━━ MATERIAL PROVIDED ━━

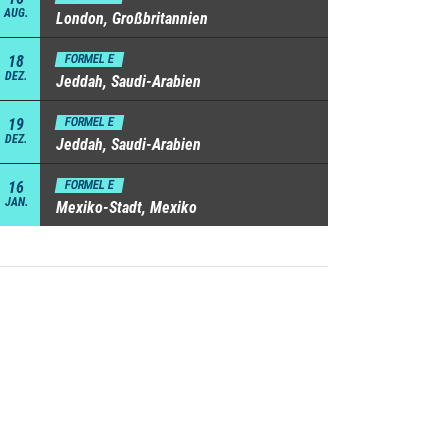
AUG.
London, Großbritannien
18
FORMEL E
DEZ.
Jeddah, Saudi-Arabien
19
FORMEL E
DEZ.
Jeddah, Saudi-Arabien
16
FORMEL E
JAN.
Mexiko-Stadt, Mexiko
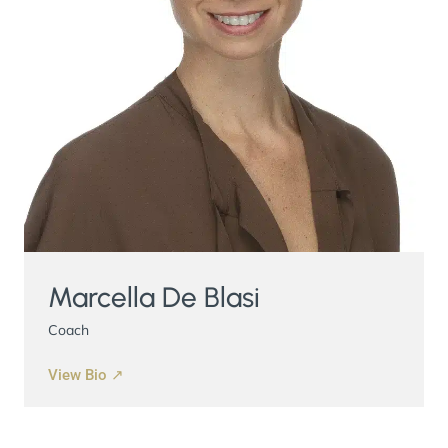
Marcella De Blasi
Coach
View Bio ↗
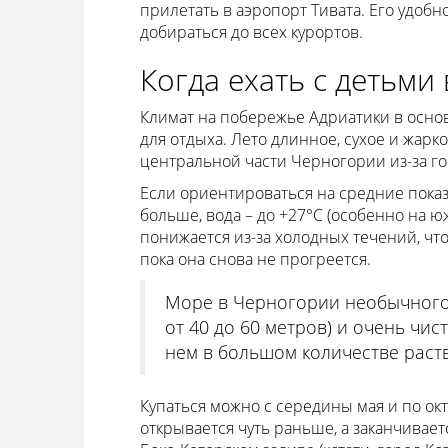
прилетать в аэропорт Тивата. Его удоб
добираться до всех курортов.
Когда ехать с детьми
Климат на побережье Адриатики в осно
для отдыха. Лето длинное, сухое и жарк
центральной части Черногории из-за г
Если ориентироваться на средние показ
больше, вода – до +27°С (особенно на 
понижается из-за холодных течений, чт
пока она снова не прогреется.
Море в Черногории необычного 
от 40 до 60 метров) и очень чи
нем в большом количестве раст
Купаться можно с середины мая и по окт
открывается чуть раньше, а заканчивает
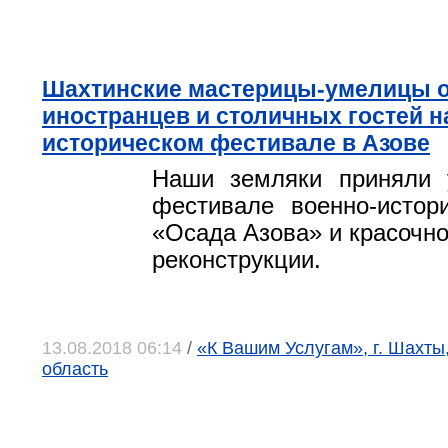
Шахтинские мастерицы-умелицы 
иностранцев и столичных гостей н
историческом фестивале в Азове
Наши земляки приняли 
фестивале военно-истор
«Осада Азова» и красочно
реконструкции.
13.08.2018 06:14
/
«К Вашим Услугам», г. Шахты
область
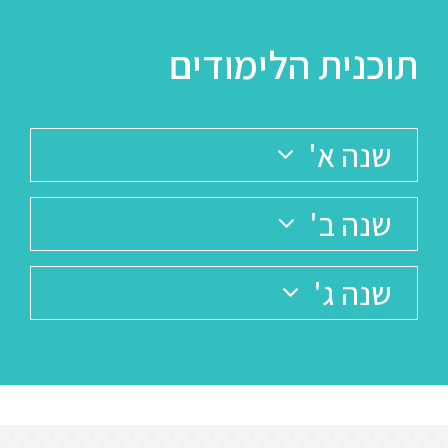
תוכנית הלימודים
שנה א'
שנה ב'
שנה ג'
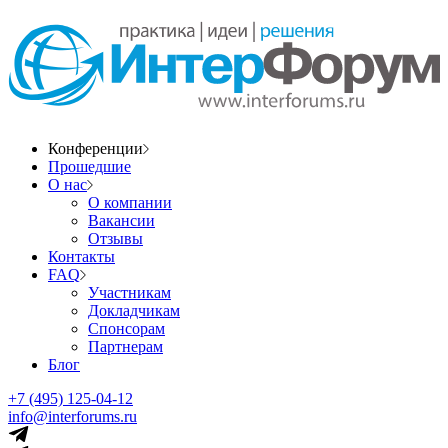
Конференции
Прошедшие
О нас
О компании
Вакансии
Отзывы
Контакты
FAQ
Участникам
Докладчикам
Спонсорам
Партнерам
Блог
+7 (495) 125-04-12
info@interforums.ru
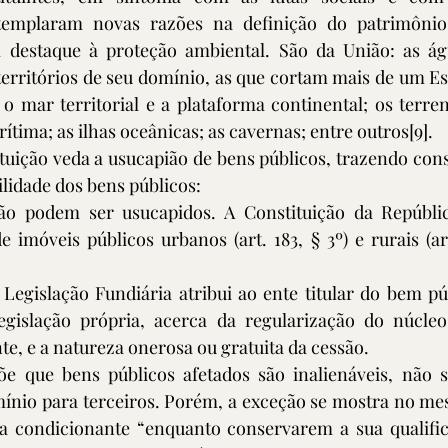
ntemplaram novas razões na definição do patrimônio 
 destaque à proteção ambiental. São da União: as águ
 territórios de seu domínio, as que cortam mais de um Est
 o mar territorial e a plataforma continental; os terre
ítima; as ilhas oceânicas; as cavernas; entre outros
[9]
.
tuição veda a usucapião de bens públicos, trazendo consi
ilidade dos bens públicos:
ão podem ser usucapidos. A Constituição da Repúblic
 imóveis públicos urbanos (art. 183, § 3º) e rurais (art
 Legislação Fundiária atribui ao ente titular do bem púb
islação própria, acerca da regularização do núcleo, 
e, e a natureza onerosa ou gratuita da cessão.
õe que bens públicos afetados são inalienáveis, não se
ínio para terceiros. Porém, a exceção se mostra no mes
a condicionante “enquanto conservarem a sua qualific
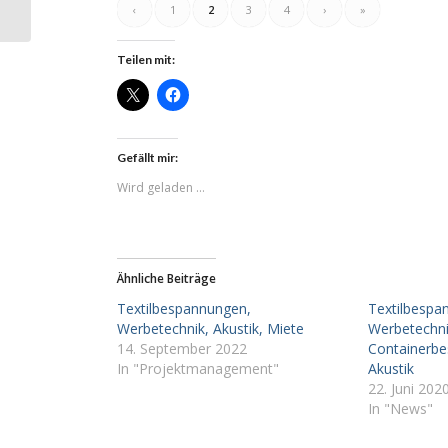
Werbetechnik
‹
1
2
3
4
›
»
Teilen mit:
Gefällt mir:
Wird geladen …
Ähnliche Beiträge
Textilbespannungen,
Textilbespa
Werbetechnik, Akustik, Miete
Werbetechni
14. September 2022
Containerbe
In "Projektmanagement"
Akustik
22. Juni 202
In "News"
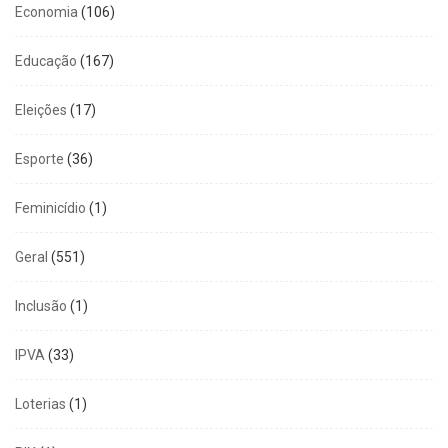
Economia
(106)
Educação
(167)
Eleições
(17)
Esporte
(36)
Feminicídio
(1)
Geral
(551)
Inclusão
(1)
IPVA
(33)
Loterias
(1)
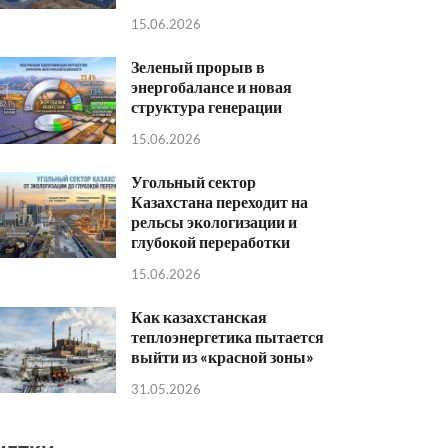
15.06.2026
Зеленый прорыв в
энергобалансе и новая
структура генерации
15.06.2026
Угольный сектор
Казахстана переходит на
рельсы экологизации и
глубокой переработки
15.06.2026
Как казахстанская
теплоэнергетика пытается
выйти из «красной зоны»
31.05.2026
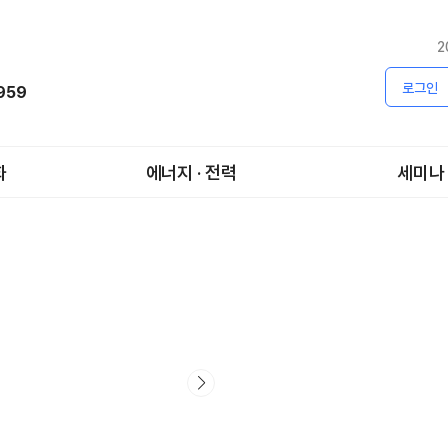
2
로그인
1959
화
에너지 · 전력
세미나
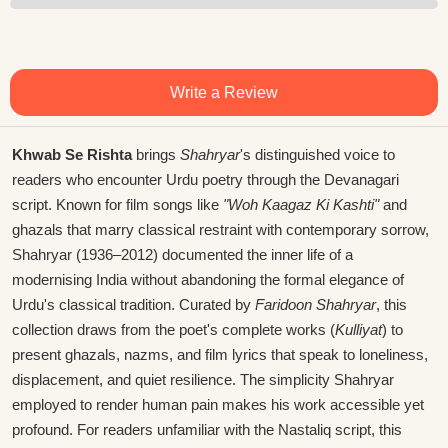
Write a Review
Khwab Se Rishta
brings
Shahryar
's distinguished voice to
readers who encounter Urdu poetry through the Devanagari
script. Known for film songs like
"Woh Kaagaz Ki Kashti"
and
ghazals that marry classical restraint with contemporary sorrow,
Shahryar (1936–2012) documented the inner life of a
modernising India without abandoning the formal elegance of
Urdu's classical tradition. Curated by
Faridoon Shahryar
, this
collection draws from the poet's complete works (
Kulliyat
) to
present ghazals, nazms, and film lyrics that speak to loneliness,
displacement, and quiet resilience. The simplicity Shahryar
employed to render human pain makes his work accessible yet
profound. For readers unfamiliar with the Nastaliq script, this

━━━

WHAT IS BEING ASKED
Bring together every line in the entries that holds the string "ghazals".

TASK RESULT
ghazals that marry classical restraint with contemporary sorrow,
present ghazals, nazms, and film lyrics that speak to loneliness,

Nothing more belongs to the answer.